FIG. 2 illustrates an architected register tracker according to an embodiment of the present invention.

FIG. 3 illustrates a p-cache according to an embodiment of the present invention.

FIG. 4 illustrates a p-engine according to an embodiment of the present invention.

FIG. 5 illustrates a method of prefetching based on register tracking according to an embodiment of the present invention.

FIG. 6 illustrates a method of prefetching chaining based on register tracking according to an embodiment of the present invention.

DETAILED DESCRIPTION

The following description describes embodiments of techniques for prefetching based on register tracking. In the following description, numerous specific details such as processor and system configurations are set forth in order to provide a more thorough understanding of the present invention. It will be appreciated, however, by one skilled in the art that the invention may be practiced without such specific details.

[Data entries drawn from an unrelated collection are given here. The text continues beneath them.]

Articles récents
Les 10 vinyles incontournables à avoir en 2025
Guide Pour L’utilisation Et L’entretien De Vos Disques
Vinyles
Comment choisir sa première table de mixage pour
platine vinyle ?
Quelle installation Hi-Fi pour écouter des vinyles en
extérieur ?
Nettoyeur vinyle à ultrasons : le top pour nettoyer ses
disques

Additionally, some well known structures, circuits, and the like have not been shown in detail, to avoid unnecessarily obscuring the present invention.

Embodiments of the present invention provide techniques for prefetching data, where data may be any type of information, including instructions, represented in any form recognizable to the data processing apparatus in which the techniques are used. The data may be prefetched from any level in a memory hierarchy to any other level, for example, from a main system memory to a level one (“L1”) cache, and may be used in data processing apparatuses with any other levels of memory hierarchy, between, above, or below the levels from and to which the prefetching is performed. For example, in a data processing system with a main memory, a level two (“L2”) cache, and an L1 cache, the prefetching techniques may be used to prefetch data to the L1 cache from either the L2 cache or main memory, depending on where the data may be found at the time of the prefetch, and may by used in conjunction with any other hardware or software based techniques for prefetching to either the L1 or the L2 cache, or both.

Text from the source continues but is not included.